**Document layout analysis data**.
::::

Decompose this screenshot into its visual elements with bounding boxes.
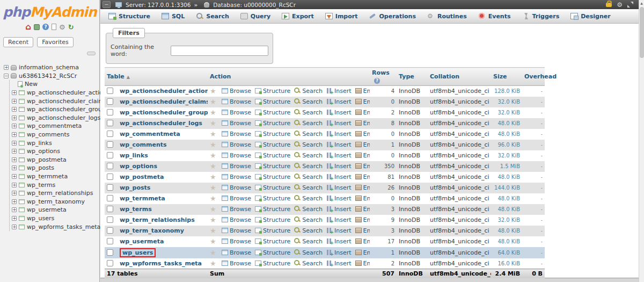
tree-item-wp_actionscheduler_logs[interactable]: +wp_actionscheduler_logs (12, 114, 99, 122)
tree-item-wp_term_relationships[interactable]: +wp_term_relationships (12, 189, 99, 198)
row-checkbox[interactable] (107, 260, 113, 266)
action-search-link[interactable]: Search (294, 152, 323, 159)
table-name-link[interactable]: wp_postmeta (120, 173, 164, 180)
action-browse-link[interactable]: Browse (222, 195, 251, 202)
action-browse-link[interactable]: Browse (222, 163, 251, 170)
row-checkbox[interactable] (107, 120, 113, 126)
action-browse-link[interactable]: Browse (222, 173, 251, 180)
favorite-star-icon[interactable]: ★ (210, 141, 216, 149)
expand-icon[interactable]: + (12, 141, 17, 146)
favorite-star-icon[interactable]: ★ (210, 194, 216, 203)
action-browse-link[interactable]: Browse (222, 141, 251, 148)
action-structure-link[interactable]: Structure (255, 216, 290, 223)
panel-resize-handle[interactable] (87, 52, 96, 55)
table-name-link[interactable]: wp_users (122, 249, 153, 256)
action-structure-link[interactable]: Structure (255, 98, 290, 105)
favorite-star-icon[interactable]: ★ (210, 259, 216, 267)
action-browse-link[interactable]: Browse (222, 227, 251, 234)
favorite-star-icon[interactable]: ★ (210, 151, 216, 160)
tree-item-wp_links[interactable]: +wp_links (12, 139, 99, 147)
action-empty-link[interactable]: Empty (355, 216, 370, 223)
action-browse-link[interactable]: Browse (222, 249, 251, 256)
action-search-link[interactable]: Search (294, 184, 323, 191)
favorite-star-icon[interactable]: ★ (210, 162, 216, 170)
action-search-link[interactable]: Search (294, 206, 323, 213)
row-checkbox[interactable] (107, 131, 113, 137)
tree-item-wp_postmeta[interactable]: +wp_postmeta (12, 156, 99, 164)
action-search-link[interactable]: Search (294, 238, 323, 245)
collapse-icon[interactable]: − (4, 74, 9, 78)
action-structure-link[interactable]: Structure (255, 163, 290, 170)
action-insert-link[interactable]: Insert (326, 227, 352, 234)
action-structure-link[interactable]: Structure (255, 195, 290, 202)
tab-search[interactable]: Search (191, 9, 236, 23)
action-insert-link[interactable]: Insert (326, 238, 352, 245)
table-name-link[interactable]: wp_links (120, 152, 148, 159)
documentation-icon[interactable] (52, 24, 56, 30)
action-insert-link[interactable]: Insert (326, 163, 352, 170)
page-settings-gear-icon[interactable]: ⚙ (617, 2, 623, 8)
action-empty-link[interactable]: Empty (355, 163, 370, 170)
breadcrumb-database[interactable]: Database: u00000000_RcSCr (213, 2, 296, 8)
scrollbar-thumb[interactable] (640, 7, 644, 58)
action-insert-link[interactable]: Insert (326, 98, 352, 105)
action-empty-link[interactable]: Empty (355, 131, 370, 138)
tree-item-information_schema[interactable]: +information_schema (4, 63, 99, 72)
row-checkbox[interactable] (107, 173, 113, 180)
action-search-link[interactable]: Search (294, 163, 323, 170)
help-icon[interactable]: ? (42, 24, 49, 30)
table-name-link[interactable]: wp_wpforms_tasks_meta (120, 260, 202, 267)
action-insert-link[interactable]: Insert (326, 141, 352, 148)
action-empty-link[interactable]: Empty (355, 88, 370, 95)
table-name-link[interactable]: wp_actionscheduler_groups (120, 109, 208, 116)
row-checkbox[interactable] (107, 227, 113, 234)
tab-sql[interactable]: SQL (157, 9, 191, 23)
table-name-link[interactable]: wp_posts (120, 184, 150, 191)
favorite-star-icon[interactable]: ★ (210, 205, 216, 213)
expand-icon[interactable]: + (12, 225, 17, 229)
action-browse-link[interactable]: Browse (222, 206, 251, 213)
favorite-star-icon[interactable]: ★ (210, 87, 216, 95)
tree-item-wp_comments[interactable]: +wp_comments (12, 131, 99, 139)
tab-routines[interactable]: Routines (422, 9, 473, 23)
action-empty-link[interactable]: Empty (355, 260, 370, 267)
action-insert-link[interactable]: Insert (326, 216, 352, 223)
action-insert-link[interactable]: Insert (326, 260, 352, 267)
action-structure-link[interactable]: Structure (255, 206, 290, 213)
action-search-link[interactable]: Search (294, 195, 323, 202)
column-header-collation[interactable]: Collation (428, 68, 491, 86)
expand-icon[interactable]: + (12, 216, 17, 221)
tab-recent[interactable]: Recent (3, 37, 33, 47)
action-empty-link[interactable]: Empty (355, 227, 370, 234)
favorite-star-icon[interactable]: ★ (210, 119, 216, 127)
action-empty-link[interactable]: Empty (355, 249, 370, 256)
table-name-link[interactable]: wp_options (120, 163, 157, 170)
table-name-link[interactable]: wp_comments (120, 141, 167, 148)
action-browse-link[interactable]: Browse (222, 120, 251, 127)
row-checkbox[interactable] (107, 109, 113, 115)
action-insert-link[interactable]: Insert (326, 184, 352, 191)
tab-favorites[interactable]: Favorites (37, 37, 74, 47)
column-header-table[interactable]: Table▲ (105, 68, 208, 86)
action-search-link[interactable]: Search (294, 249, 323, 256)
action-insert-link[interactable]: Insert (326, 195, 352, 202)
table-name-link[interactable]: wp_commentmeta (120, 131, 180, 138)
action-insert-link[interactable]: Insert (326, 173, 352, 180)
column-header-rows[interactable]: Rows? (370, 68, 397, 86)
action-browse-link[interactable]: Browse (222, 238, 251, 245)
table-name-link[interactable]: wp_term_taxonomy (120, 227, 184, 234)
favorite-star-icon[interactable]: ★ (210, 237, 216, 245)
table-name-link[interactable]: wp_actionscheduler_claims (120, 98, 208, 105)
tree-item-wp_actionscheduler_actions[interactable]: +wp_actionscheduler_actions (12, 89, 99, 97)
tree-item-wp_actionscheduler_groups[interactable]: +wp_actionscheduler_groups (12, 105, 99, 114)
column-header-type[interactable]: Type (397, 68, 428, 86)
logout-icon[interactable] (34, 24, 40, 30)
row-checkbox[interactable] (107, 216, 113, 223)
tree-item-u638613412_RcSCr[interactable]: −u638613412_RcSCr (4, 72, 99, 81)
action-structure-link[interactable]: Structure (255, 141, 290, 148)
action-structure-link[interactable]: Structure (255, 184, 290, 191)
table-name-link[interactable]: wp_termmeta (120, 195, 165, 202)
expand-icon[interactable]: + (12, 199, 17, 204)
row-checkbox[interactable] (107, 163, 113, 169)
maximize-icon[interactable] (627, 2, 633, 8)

::::

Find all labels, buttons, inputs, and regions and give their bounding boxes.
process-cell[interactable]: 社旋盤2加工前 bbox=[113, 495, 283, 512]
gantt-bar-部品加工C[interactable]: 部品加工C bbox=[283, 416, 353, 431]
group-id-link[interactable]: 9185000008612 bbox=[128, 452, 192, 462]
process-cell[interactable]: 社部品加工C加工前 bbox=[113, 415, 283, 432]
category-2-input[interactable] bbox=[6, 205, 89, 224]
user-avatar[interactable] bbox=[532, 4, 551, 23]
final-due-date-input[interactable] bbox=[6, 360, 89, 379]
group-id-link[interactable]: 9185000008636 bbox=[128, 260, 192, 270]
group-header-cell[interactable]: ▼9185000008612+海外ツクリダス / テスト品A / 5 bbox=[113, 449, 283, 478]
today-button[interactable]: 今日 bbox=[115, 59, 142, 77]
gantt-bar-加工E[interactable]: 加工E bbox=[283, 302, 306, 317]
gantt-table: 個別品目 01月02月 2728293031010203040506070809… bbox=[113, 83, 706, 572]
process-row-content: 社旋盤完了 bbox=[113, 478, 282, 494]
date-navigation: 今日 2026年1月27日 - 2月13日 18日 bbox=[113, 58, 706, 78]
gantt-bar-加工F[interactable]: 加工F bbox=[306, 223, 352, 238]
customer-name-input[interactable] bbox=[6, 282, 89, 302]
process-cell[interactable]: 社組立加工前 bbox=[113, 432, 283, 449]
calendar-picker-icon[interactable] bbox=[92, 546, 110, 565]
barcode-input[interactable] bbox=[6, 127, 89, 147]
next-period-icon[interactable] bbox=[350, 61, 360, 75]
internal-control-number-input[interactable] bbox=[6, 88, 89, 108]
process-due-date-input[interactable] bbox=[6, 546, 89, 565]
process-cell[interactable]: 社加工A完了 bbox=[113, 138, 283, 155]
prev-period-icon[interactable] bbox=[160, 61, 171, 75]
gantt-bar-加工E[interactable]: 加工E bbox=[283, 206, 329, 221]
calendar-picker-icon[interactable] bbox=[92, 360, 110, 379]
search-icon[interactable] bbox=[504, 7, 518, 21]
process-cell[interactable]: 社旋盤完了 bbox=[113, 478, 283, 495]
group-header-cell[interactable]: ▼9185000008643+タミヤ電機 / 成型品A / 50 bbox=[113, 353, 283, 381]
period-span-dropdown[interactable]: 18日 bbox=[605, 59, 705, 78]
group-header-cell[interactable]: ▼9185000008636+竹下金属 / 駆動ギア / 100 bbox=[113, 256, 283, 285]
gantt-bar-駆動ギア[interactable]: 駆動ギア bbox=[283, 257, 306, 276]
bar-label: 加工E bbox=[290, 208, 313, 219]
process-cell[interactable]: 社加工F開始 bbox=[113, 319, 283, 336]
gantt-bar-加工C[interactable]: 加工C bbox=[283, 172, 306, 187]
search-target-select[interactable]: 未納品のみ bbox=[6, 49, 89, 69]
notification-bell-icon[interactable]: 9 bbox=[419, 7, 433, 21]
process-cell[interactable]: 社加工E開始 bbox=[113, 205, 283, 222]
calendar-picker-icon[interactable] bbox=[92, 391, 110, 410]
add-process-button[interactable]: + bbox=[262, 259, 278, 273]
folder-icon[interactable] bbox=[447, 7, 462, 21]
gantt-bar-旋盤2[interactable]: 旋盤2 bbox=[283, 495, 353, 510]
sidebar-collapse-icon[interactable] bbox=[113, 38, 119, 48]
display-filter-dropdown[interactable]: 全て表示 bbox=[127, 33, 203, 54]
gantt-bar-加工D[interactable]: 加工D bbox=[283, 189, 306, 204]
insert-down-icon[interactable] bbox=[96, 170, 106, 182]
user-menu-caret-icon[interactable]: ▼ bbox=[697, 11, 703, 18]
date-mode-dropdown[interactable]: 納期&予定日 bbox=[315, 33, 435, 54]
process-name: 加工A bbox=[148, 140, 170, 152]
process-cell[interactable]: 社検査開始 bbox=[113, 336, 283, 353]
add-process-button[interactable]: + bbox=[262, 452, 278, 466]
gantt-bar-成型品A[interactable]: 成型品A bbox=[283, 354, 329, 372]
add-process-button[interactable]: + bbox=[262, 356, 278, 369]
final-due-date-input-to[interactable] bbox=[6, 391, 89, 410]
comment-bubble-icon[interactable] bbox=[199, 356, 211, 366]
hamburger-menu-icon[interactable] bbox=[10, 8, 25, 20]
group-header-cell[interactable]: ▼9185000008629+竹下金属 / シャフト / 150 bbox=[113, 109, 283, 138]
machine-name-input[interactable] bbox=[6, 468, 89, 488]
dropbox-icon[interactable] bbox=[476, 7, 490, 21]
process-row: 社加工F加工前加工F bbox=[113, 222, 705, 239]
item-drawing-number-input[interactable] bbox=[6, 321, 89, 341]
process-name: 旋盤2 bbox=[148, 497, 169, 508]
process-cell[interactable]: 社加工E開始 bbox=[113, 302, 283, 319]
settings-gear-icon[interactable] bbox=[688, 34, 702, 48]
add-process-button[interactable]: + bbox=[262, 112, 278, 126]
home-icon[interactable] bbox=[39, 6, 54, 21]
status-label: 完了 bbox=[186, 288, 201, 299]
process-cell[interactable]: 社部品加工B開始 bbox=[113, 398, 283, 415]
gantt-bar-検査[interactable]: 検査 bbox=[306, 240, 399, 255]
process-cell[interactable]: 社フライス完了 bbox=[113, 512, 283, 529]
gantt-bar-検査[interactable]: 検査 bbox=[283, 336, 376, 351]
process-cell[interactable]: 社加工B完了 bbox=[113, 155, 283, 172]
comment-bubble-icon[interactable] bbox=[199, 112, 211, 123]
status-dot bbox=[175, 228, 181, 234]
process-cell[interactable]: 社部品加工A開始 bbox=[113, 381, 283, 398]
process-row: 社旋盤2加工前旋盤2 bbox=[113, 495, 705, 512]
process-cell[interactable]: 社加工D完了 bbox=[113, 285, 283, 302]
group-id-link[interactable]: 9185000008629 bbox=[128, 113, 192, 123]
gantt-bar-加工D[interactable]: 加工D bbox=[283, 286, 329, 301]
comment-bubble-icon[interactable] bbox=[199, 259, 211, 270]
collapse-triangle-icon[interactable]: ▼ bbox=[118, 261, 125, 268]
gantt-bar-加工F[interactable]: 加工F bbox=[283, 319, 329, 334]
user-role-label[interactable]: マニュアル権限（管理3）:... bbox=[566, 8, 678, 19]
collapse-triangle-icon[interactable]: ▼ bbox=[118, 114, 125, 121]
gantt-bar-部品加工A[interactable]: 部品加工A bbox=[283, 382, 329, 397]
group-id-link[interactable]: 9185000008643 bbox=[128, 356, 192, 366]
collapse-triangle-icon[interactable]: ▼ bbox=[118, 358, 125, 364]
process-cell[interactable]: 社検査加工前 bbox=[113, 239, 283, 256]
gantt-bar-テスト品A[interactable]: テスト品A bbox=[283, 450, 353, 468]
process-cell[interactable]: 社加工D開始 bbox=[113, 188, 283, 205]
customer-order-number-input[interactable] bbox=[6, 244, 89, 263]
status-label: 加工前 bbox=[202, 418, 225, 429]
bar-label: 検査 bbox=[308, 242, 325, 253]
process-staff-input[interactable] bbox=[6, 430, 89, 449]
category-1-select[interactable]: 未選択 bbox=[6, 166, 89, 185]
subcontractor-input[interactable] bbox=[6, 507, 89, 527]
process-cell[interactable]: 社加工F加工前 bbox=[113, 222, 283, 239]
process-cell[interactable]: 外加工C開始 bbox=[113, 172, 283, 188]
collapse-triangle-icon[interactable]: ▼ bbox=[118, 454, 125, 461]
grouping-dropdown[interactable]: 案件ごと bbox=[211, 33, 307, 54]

::::

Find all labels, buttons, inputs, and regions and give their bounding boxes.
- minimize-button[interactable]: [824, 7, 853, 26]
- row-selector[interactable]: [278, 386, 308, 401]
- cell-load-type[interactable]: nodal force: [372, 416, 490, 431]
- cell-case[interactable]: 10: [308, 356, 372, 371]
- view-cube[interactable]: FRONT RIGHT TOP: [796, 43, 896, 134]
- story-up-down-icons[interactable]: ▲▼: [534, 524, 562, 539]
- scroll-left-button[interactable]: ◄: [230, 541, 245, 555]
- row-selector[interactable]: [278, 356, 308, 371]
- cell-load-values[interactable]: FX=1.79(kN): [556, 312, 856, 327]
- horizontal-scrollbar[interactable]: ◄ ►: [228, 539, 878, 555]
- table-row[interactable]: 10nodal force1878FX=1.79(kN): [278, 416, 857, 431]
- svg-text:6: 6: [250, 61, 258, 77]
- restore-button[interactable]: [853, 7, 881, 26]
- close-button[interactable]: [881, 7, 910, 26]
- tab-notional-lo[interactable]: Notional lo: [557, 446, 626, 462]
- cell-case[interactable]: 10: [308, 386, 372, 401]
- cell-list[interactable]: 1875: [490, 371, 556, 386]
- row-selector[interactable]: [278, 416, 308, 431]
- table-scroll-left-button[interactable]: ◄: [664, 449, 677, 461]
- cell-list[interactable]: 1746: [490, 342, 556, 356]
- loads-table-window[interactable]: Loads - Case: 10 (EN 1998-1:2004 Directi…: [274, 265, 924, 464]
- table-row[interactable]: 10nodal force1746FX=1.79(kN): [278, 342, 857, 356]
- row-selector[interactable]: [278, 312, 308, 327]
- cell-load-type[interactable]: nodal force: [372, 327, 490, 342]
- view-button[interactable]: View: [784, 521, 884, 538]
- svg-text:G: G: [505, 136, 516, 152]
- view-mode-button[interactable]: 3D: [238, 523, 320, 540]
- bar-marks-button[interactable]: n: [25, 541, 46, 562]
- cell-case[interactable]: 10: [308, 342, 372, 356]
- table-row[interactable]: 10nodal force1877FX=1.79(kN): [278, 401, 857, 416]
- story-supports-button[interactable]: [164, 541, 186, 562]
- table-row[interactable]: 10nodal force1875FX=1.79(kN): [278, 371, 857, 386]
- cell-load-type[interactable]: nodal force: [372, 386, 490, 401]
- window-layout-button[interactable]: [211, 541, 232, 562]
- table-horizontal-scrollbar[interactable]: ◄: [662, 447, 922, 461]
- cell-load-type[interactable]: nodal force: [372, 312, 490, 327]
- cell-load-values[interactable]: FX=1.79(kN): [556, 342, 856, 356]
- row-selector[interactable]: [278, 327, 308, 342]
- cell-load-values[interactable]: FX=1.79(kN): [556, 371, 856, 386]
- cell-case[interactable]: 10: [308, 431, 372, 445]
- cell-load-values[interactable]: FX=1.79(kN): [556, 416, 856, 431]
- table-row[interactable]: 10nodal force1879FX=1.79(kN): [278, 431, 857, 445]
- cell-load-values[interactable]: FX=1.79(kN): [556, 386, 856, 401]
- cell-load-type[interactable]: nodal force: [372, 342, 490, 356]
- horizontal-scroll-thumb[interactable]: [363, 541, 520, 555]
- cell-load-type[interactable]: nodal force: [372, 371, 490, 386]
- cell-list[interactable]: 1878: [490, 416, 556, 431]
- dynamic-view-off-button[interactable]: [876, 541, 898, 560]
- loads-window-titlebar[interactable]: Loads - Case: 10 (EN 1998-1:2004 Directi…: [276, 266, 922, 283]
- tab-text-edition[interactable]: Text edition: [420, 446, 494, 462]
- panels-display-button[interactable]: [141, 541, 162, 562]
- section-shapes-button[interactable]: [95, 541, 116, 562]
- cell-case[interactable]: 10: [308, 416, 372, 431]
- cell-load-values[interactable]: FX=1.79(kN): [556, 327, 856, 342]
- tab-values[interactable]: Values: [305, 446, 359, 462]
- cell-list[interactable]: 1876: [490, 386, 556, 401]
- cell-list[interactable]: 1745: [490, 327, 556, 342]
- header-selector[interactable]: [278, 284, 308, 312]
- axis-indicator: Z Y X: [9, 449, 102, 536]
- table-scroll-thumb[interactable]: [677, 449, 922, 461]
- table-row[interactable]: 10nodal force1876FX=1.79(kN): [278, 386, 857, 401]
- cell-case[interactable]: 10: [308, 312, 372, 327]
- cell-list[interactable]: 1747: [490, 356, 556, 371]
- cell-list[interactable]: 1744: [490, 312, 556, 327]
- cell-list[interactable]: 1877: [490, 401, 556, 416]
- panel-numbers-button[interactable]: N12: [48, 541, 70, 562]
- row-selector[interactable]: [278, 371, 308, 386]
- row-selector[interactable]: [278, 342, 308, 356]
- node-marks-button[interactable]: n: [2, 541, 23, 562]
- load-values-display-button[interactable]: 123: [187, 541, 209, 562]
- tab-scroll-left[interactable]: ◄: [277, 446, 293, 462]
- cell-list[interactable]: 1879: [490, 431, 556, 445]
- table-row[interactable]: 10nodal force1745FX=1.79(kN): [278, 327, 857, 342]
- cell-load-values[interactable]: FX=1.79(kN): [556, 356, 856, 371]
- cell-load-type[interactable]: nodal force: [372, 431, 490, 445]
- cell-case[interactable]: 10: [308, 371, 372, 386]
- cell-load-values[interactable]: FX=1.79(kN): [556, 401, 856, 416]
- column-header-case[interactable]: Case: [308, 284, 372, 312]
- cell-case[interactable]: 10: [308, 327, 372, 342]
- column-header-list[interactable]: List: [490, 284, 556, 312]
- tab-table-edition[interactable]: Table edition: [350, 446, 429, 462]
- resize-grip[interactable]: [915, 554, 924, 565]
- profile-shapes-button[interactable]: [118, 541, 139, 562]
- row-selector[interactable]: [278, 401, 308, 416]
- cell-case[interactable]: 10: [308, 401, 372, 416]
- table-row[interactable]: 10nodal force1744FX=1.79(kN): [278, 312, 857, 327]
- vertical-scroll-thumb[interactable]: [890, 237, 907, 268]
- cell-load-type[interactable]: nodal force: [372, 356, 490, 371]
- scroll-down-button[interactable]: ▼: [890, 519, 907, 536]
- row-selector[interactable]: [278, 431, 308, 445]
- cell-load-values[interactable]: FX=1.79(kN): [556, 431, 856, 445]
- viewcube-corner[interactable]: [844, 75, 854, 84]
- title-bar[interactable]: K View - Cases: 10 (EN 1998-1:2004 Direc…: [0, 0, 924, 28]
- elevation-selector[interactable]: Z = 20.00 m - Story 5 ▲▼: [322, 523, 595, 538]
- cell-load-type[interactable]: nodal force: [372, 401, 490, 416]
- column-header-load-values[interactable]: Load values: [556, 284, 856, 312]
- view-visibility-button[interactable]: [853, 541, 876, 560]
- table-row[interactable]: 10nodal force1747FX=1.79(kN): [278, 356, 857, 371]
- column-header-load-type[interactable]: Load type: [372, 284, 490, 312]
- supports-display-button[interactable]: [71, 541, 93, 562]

::::

**Try it**. Among the lines above, find those with the string "picker" and copy them.

**Written solution**.
calendar-picker-icon[interactable] bbox=[92, 546, 110, 565]
calendar-picker-icon[interactable] bbox=[92, 360, 110, 379]
calendar-picker-icon[interactable] bbox=[92, 391, 110, 410]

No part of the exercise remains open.